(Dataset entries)
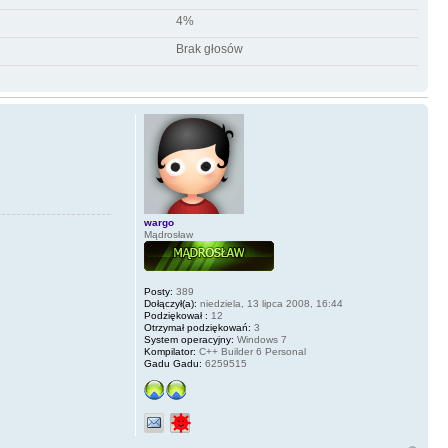
4%
Brak głosów
wargo
Mądrosław
Posty:
389
Dołączył(a):
niedziela, 13 lipca 2008, 16:44
Podziękował :
12
Otrzymał podziękowań:
3
System operacyjny:
Windows 7
Kompilator:
C++ Builder 6 Personal
Gadu Gadu:
6259515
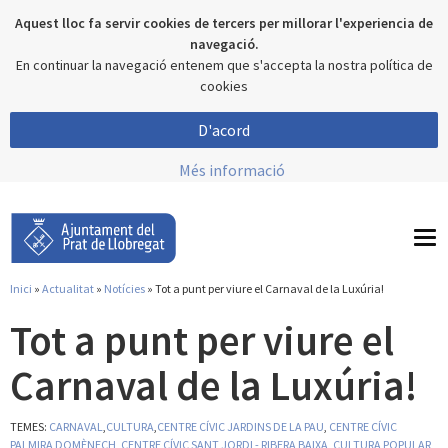
Aquest lloc fa servir cookies de tercers per millorar l'experiencia de
navegació.
En continuar la navegació entenem que s'accepta la nostra política de
cookies
D'acord
Més informació
To
nav
Inici
»
Actualitat
»
Notícies
» Tot a punt per viure el Carnaval de la Luxúria!
Esteu aquí
Tot a punt per viure el
Carnaval de la Luxúria!
TEMES:
CARNAVAL
,
CULTURA
,
CENTRE CÍVIC JARDINS DE LA PAU
,
CENTRE CÍVIC
PALMIRA DOMÈNECH
,
CENTRE CÍVIC SANT JORDI - RIBERA BAIXA
,
CULTURA POPULAR
,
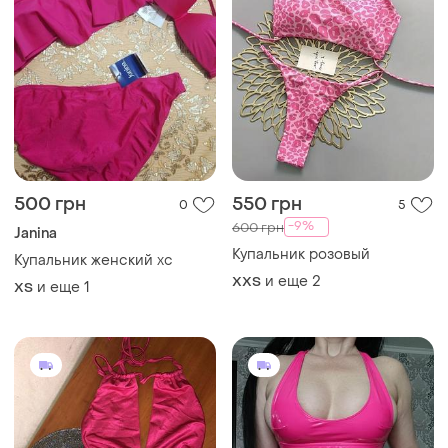
500 грн
550 грн
0
5
-9%
600 грн
Janina
Купальник розовый
Купальник женский хс
и еще
2
XХS
и еще
1
ХS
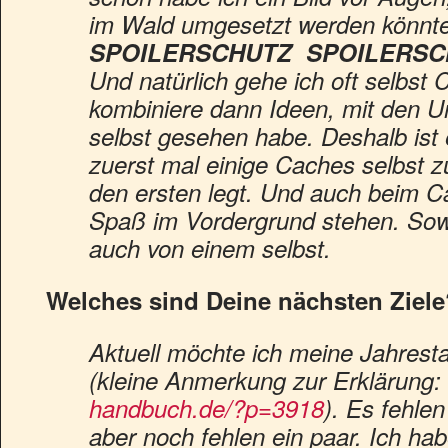
im Wald umgesetzt werden könnte
SPOILERSCHUTZ
SPOILERSC
Und natürlich gehe ich oft selbst
kombiniere dann Ideen, mit den U
selbst gesehen habe. Deshalb ist
zuerst mal einige Caches selbst 
den ersten legt. Und auch beim 
Spaß im Vordergrund stehen. Sow
auch von einem selbst.
Welches sind Deine nächsten Ziele
Aktuell möchte ich meine Jahrest
(kleine Anmerkung zur Erklärung
handbuch.de/?p=3918
). Es fehlen
aber noch fehlen ein paar. Ich ha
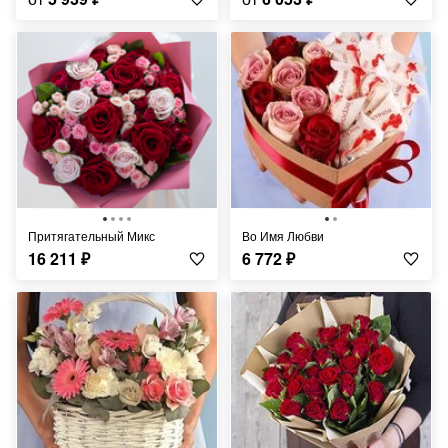
Притягательный Микс
Во Имя Любви
16 211
₽
6 772
₽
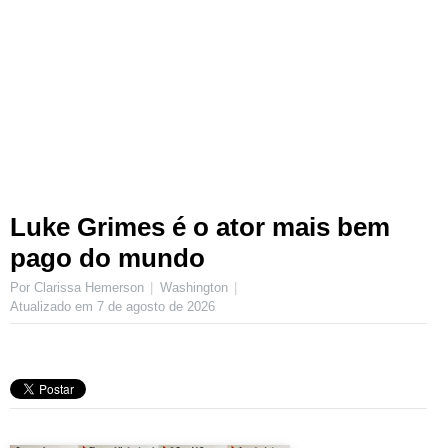
Luke Grimes é o ator mais bem
pago do mundo
Por Clarissa Hemerson
Washington
Atualizado em
7 de agosto de 2026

Exercise details -> Filter the records above down to the lines that hold the string "cookies".

Exercise solution ->
Aquest lloc fa servir cookies de tercers per millorar l'experiencia de
cookies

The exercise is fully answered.